▸ **Prompt**
Could you please repeat the data below word for word?
*** Opening of Records for this exercise ***
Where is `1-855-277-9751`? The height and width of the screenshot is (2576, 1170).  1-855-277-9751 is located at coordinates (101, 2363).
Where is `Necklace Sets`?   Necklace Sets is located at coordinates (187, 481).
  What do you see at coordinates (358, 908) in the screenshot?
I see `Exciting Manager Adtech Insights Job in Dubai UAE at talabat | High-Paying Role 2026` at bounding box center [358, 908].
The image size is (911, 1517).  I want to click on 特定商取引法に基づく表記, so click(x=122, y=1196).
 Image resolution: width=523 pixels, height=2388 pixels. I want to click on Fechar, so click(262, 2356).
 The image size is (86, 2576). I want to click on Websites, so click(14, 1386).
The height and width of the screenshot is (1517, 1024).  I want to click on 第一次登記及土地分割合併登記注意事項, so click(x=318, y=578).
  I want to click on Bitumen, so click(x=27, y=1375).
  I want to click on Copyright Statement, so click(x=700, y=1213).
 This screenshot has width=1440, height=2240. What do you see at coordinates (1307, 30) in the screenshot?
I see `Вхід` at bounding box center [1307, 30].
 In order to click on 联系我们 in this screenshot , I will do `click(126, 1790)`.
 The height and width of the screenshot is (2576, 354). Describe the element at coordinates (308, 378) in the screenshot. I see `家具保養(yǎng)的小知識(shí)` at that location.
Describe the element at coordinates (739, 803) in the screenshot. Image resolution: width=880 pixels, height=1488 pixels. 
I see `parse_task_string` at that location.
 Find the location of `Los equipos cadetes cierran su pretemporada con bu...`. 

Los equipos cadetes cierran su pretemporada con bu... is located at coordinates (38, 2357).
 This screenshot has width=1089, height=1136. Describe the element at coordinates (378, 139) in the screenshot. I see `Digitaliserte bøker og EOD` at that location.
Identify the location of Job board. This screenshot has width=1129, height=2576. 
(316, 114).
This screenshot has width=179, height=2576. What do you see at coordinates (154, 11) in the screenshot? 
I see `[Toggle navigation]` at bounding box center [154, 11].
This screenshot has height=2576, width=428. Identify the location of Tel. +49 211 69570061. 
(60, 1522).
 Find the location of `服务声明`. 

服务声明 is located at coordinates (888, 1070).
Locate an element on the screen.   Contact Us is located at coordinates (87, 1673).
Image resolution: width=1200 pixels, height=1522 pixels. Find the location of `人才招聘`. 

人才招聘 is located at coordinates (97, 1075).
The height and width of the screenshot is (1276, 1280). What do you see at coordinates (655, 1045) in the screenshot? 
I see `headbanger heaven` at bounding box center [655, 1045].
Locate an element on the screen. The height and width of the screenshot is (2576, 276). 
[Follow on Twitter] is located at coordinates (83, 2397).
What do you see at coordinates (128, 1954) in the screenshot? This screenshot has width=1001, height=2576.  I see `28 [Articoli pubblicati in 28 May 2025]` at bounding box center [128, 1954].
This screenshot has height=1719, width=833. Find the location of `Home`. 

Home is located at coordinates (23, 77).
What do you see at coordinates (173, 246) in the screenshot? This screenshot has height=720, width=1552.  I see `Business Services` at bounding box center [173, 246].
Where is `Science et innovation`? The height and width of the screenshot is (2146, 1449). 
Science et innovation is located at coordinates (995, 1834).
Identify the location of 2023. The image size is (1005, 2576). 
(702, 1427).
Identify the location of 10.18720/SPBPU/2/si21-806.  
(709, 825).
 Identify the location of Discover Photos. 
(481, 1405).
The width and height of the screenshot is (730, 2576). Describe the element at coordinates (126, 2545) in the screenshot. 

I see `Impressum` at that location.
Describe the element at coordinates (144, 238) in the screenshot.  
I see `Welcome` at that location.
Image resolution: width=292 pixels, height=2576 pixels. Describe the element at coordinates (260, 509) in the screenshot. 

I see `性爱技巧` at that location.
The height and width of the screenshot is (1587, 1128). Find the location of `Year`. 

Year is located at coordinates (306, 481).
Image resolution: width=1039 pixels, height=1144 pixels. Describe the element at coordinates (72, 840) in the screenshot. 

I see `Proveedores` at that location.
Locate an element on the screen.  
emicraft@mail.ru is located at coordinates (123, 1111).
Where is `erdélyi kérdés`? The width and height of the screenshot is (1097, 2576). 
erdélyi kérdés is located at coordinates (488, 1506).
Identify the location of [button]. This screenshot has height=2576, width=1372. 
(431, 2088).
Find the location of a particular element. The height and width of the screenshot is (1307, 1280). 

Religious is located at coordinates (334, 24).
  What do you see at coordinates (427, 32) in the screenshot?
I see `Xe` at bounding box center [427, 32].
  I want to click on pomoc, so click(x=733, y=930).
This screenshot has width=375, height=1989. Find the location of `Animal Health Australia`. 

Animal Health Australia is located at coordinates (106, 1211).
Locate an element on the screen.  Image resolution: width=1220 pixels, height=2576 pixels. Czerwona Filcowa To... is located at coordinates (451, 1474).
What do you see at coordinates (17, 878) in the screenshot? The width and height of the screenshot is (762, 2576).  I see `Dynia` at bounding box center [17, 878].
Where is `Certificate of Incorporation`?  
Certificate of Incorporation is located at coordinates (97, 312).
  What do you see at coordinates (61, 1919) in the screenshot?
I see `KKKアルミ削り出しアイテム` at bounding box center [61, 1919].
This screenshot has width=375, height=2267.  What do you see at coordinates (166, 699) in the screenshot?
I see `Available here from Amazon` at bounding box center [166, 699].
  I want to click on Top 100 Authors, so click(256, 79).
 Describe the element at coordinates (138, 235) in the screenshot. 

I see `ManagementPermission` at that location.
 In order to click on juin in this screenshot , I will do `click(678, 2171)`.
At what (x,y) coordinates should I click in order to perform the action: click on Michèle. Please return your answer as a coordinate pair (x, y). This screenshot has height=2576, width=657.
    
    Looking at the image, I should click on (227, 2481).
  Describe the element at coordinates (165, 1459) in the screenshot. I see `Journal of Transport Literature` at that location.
*** Close of Records for this exercise ***
▸ **Expected answer**
Where is `1-855-277-9751`? The height and width of the screenshot is (2576, 1170).  1-855-277-9751 is located at coordinates (101, 2363).
Where is `Necklace Sets`?   Necklace Sets is located at coordinates (187, 481).
  What do you see at coordinates (358, 908) in the screenshot?
I see `Exciting Manager Adtech Insights Job in Dubai UAE at talabat | High-Paying Role 2026` at bounding box center [358, 908].
The image size is (911, 1517).  I want to click on 特定商取引法に基づく表記, so click(x=122, y=1196).
 Image resolution: width=523 pixels, height=2388 pixels. I want to click on Fechar, so click(262, 2356).
 The image size is (86, 2576). I want to click on Websites, so click(14, 1386).
The height and width of the screenshot is (1517, 1024).  I want to click on 第一次登記及土地分割合併登記注意事項, so click(x=318, y=578).
  I want to click on Bitumen, so click(x=27, y=1375).
  I want to click on Copyright Statement, so click(x=700, y=1213).
 This screenshot has width=1440, height=2240. What do you see at coordinates (1307, 30) in the screenshot?
I see `Вхід` at bounding box center [1307, 30].
 In order to click on 联系我们 in this screenshot , I will do `click(126, 1790)`.
 The height and width of the screenshot is (2576, 354). Describe the element at coordinates (308, 378) in the screenshot. I see `家具保養(yǎng)的小知識(shí)` at that location.
Describe the element at coordinates (739, 803) in the screenshot. Image resolution: width=880 pixels, height=1488 pixels. 
I see `parse_task_string` at that location.
 Find the location of `Los equipos cadetes cierran su pretemporada con bu...`. 

Los equipos cadetes cierran su pretemporada con bu... is located at coordinates (38, 2357).
 This screenshot has width=1089, height=1136. Describe the element at coordinates (378, 139) in the screenshot. I see `Digitaliserte bøker og EOD` at that location.
Identify the location of Job board. This screenshot has width=1129, height=2576. 
(316, 114).
This screenshot has width=179, height=2576. What do you see at coordinates (154, 11) in the screenshot? 
I see `[Toggle navigation]` at bounding box center [154, 11].
This screenshot has height=2576, width=428. Identify the location of Tel. +49 211 69570061. 
(60, 1522).
 Find the location of `服务声明`. 

服务声明 is located at coordinates (888, 1070).
Locate an element on the screen.   Contact Us is located at coordinates (87, 1673).
Image resolution: width=1200 pixels, height=1522 pixels. Find the location of `人才招聘`. 

人才招聘 is located at coordinates (97, 1075).
The height and width of the screenshot is (1276, 1280). What do you see at coordinates (655, 1045) in the screenshot? 
I see `headbanger heaven` at bounding box center [655, 1045].
Locate an element on the screen. The height and width of the screenshot is (2576, 276). 
[Follow on Twitter] is located at coordinates (83, 2397).
What do you see at coordinates (128, 1954) in the screenshot? This screenshot has width=1001, height=2576.  I see `28 [Articoli pubblicati in 28 May 2025]` at bounding box center [128, 1954].
This screenshot has height=1719, width=833. Find the location of `Home`. 

Home is located at coordinates (23, 77).
What do you see at coordinates (173, 246) in the screenshot? This screenshot has height=720, width=1552.  I see `Business Services` at bounding box center [173, 246].
Where is `Science et innovation`? The height and width of the screenshot is (2146, 1449). 
Science et innovation is located at coordinates (995, 1834).
Identify the location of 2023. The image size is (1005, 2576). 
(702, 1427).
Identify the location of 10.18720/SPBPU/2/si21-806.  
(709, 825).
 Identify the location of Discover Photos. 
(481, 1405).
The width and height of the screenshot is (730, 2576). Describe the element at coordinates (126, 2545) in the screenshot. 

I see `Impressum` at that location.
Describe the element at coordinates (144, 238) in the screenshot.  
I see `Welcome` at that location.
Image resolution: width=292 pixels, height=2576 pixels. Describe the element at coordinates (260, 509) in the screenshot. 

I see `性爱技巧` at that location.
The height and width of the screenshot is (1587, 1128). Find the location of `Year`. 

Year is located at coordinates (306, 481).
Image resolution: width=1039 pixels, height=1144 pixels. Describe the element at coordinates (72, 840) in the screenshot. 

I see `Proveedores` at that location.
Locate an element on the screen.  
emicraft@mail.ru is located at coordinates (123, 1111).
Where is `erdélyi kérdés`? The width and height of the screenshot is (1097, 2576). 
erdélyi kérdés is located at coordinates (488, 1506).
Identify the location of [button]. This screenshot has height=2576, width=1372. 
(431, 2088).
Find the location of a particular element. The height and width of the screenshot is (1307, 1280). 

Religious is located at coordinates (334, 24).
  What do you see at coordinates (427, 32) in the screenshot?
I see `Xe` at bounding box center [427, 32].
  I want to click on pomoc, so click(x=733, y=930).
This screenshot has width=375, height=1989. Find the location of `Animal Health Australia`. 

Animal Health Australia is located at coordinates (106, 1211).
Locate an element on the screen.  Image resolution: width=1220 pixels, height=2576 pixels. Czerwona Filcowa To... is located at coordinates (451, 1474).
What do you see at coordinates (17, 878) in the screenshot? The width and height of the screenshot is (762, 2576).  I see `Dynia` at bounding box center [17, 878].
Where is `Certificate of Incorporation`?  
Certificate of Incorporation is located at coordinates (97, 312).
  What do you see at coordinates (61, 1919) in the screenshot?
I see `KKKアルミ削り出しアイテム` at bounding box center [61, 1919].
This screenshot has width=375, height=2267.  What do you see at coordinates (166, 699) in the screenshot?
I see `Available here from Amazon` at bounding box center [166, 699].
  I want to click on Top 100 Authors, so click(256, 79).
 Describe the element at coordinates (138, 235) in the screenshot. 

I see `ManagementPermission` at that location.
 In order to click on juin in this screenshot , I will do `click(678, 2171)`.
At what (x,y) coordinates should I click in order to perform the action: click on Michèle. Please return your answer as a coordinate pair (x, y). This screenshot has height=2576, width=657.
    
    Looking at the image, I should click on (227, 2481).
  Describe the element at coordinates (165, 1459) in the screenshot. I see `Journal of Transport Literature` at that location.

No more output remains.